Im September desselben Jahres begann man mit den Bauarbeiten; 1940 war die Brücke fertig.[4]

Die genaue Herkunft des Namens

„Nibelungenbrücke“

lässt sich nicht mehr eindeutig klären; nach zeitgenössischen Quellen findet sich nur die Angabe, dass die Namensgebung auf die nicht näher ausgeführten „Väter der Brücke“ zurückgeht.[5] Er verweist auf den Mythos des „Nibelungenwegs“, auf dem die germanischen Sagenfiguren Kriemhild und ihre Brüder auf dem Weg zum Hunnenkönig Etzel die Gegend des heutigen Linz’ gestreift haben sollen. Weitere Bezugnahme auf die Nibelungensage sollten vier sechseinhalb Meter hohe Reiterstandbilder der bedeutendsten Nibelungenfiguren („Siegfried“, „Kriemhild“, „Gunter“ und „Brunhild“) schaffen. Zwei weitere Statuen, „Hagen“ und „Volker“, sollten die Brückenaufgangsstiege in Urfahr zieren. Aufgrund des Krieges kamen die von Hitler beim Bildhauer Bernhard Graf Plettenberg in Auftrag gegebenen Standbilder nicht zur Ausführung.[6] Anlässlich eines Führerbesuches wurden zwei der Standbilder („Kriemhild“ und „Siegfried“) im Maßstab 1:1 von Plettenberg in Gips modelliert und für einige Monate auf der Brücke aufgestellt.[7]

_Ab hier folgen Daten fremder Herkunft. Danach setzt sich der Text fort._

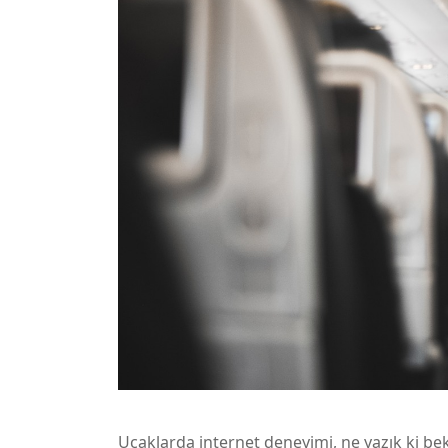
Uçaklarda internet deneyimi, ne yazık ki bekl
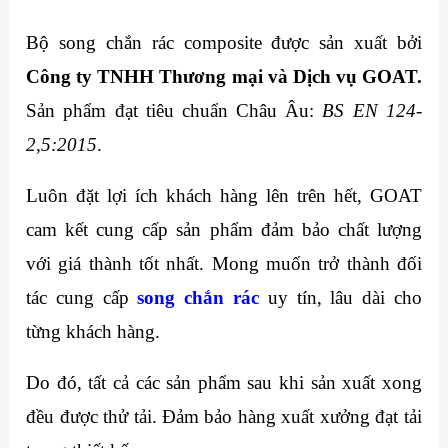
a
b
Bộ song chắn rác composite được sản xuất bởi
ạ
Công ty TNHH Thương mại và Dịch vụ GOAT.
n
Sản phẩm đạt tiêu chuẩn Châu Âu:
BS EN 124-
*
2,5:2015
.
Luôn đặt lợi ích khách hàng lên trên hết, GOAT
cam kết cung cấp sản phẩm đảm bảo chất lượng
với giá thành tốt nhất. Mong muốn trở thành đối
tác cung cấp
song chắn rác
uy tín, lâu dài cho
từng khách hàng.
Do đó, tất cả các sản phẩm sau khi sản xuất xong
đều được thử tải. Đảm bảo hàng xuất xưởng đạt tải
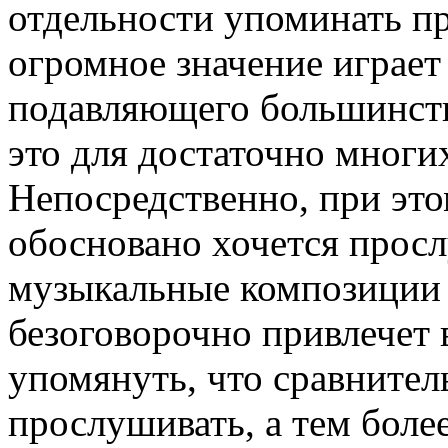
отдельности упоминать пр
огромное значение играет
подавляющего большинств
это для достаточно многих
Непосредственно, при этом
обосновано хочется прос
музыкальные композиции
безоговорочно привлечет
упомянуть, что сравнитель
прослушивать, а тем боле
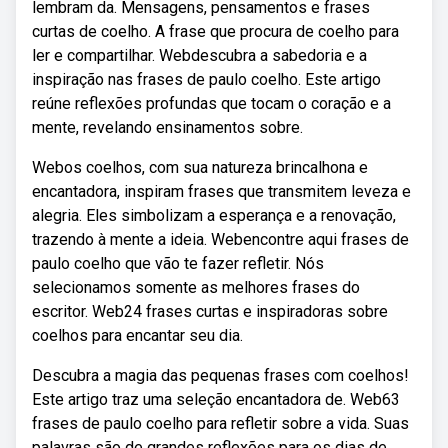
lembram da. Mensagens, pensamentos e frases
curtas de coelho. A frase que procura de coelho para
ler e compartilhar. Webdescubra a sabedoria e a
inspiração nas frases de paulo coelho. Este artigo
reúne reflexões profundas que tocam o coração e a
mente, revelando ensinamentos sobre.
Webos coelhos, com sua natureza brincalhona e
encantadora, inspiram frases que transmitem leveza e
alegria. Eles simbolizam a esperança e a renovação,
trazendo à mente a ideia. Webencontre aqui frases de
paulo coelho que vão te fazer refletir. Nós
selecionamos somente as melhores frases do
escritor. Web24 frases curtas e inspiradoras sobre
coelhos para encantar seu dia.
Descubra a magia das pequenas frases com coelhos!
Este artigo traz uma seleção encantadora de. Web63
frases de paulo coelho para refletir sobre a vida. Suas
palavras são de grandes reflexões para os dias de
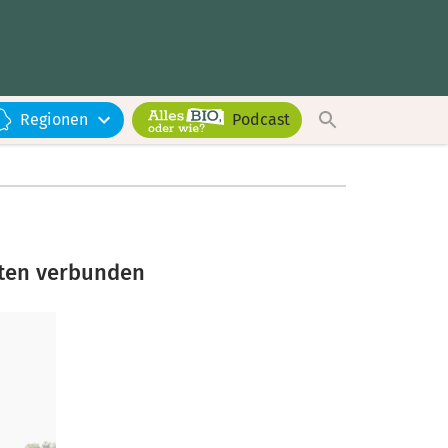
Regionen
Podcast
iften verbunden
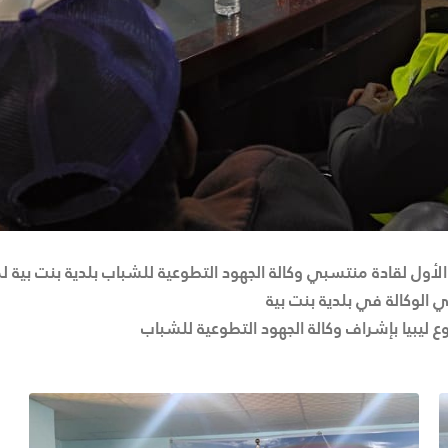
أحد الموافق 27نوفمبر 2022م الاجتماع الأول لقادة منتسبي وكالة الجهود التطوعية للشبا
لوكالة في بلدية بنت بية
 ليبيا بإشراف وكالة الجهود التطوعية للشباب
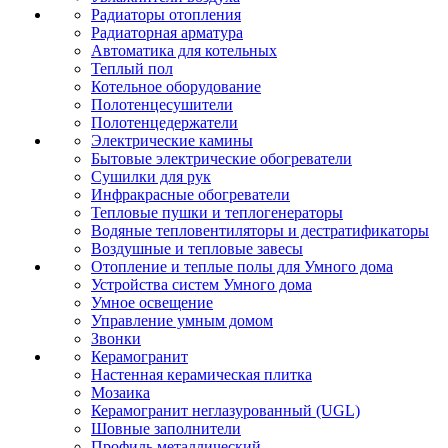
Радиаторы отопления
Радиаторная арматура
Автоматика для котельных
Теплый пол
Котельное оборудование
Полотенцесушители
Полотенцедержатели
Электрические камины
Бытовые электрические обогреватели
Сушилки для рук
Инфракрасные обогреватели
Тепловые пушки и теплогенераторы
Водяные тепловентиляторы и дестратификаторы
Воздушные и тепловые завесы
Отопление и теплые полы для Умного дома
Устройства систем Умного дома
Умное освещение
Управление умным домом
Звонки
Керамогранит
Настенная керамическая плитка
Мозаика
Керамогранит неглазурованный (UGL)
Шовные заполнители
Профиль металлический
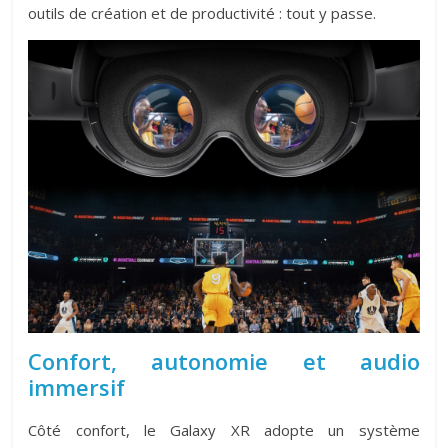
outils de création et de productivité : tout y passe.
Confort, autonomie et audio
immersif
Côté confort, le Galaxy XR adopte un système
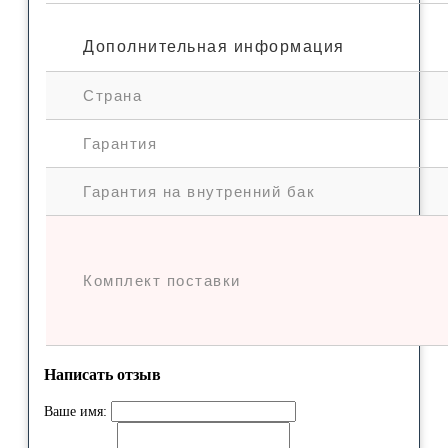
Дополнительная информация
Страна
Гарантия
Гарантия на внутренний бак
Комплект поставки
Написать отзыв
Ваше имя:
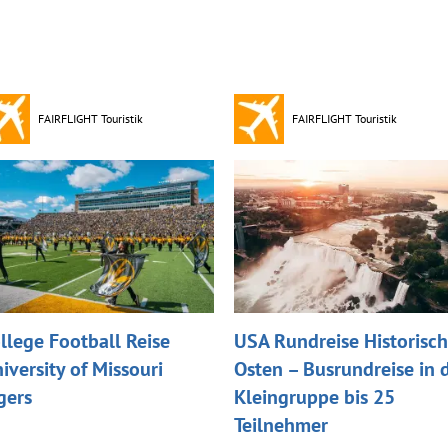
FAIRFLIGHT Touristik
FAIRFLIGHT Touristik
llege Football Reise
USA Rundreise Historisch
iversity of Missouri
Osten – Busrundreise in 
gers
Kleingruppe bis 25
Teilnehmer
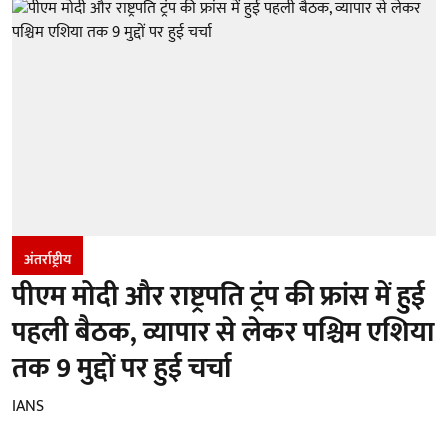
अंतर्राष्ट्रीय
पीएम मोदी और राष्ट्रपति ट्रंप की फ्रांस में हुई
पहली बैठक, व्यापार से लेकर पश्चिम एशिया
तक 9 मुद्दों पर हुई चर्चा
IANS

Gleichzeitig mit dem Bau der Nibelungenbrücke wurden einige Gebäude an beiden Donauufern abgerissen, um der breiteren sowie höheren Brücke Platz zu schaffen. Am direkt an die Nibelungenbrücke angrenzenden Linzer Hauptplatz wurden mehrere historistische Gebäude abgerissen, um durch die noch heute bestehenden „Brückenkopfgebäude“ ersetzt zu werden. Die beiden baugleichen Gebäude beherbergen zum einen Teile der Kunstuniversität Linz und zum anderen bis Mai 2008 das Finanzamt Linz.

Auf der Urfahraner Seite konnten die Brückenkopfgebäude nicht mehr verwirklicht werden. Dies ermöglichte später den Bau des Neuen Rathauses und des Ars Electronica Centers.

Nachkriegszeit

Im Zuge der Übergabe des Mühlviertels an die Sowjets verließen amerikanische Truppen am 31. Juli 1945 Urfahr.

Bis zum 8. Juni 1953 gab es deshalb an der neuen sowjetischen Zonengrenze am Urfahraner Brückenkopf ständige Kontrollen des Personen- und Lastenverkehrs. Danach nur noch periodische.[8] Die Linzer Bevölkerung feierte die Aufhebung der ständigen Kontrollen spontan. Landeshauptmann Heinrich Gleißner tanzte dabei mit Elmira Koref, Gattin des Linzer Bürgermeisters Ernst Koref einen Walzer.[9]

Am 11. August 1955 kehrte das Mühlviertel wieder unter oberösterreichische Verwaltung zurück, damit war auch die Teilung der Stadt aufgehoben.[10]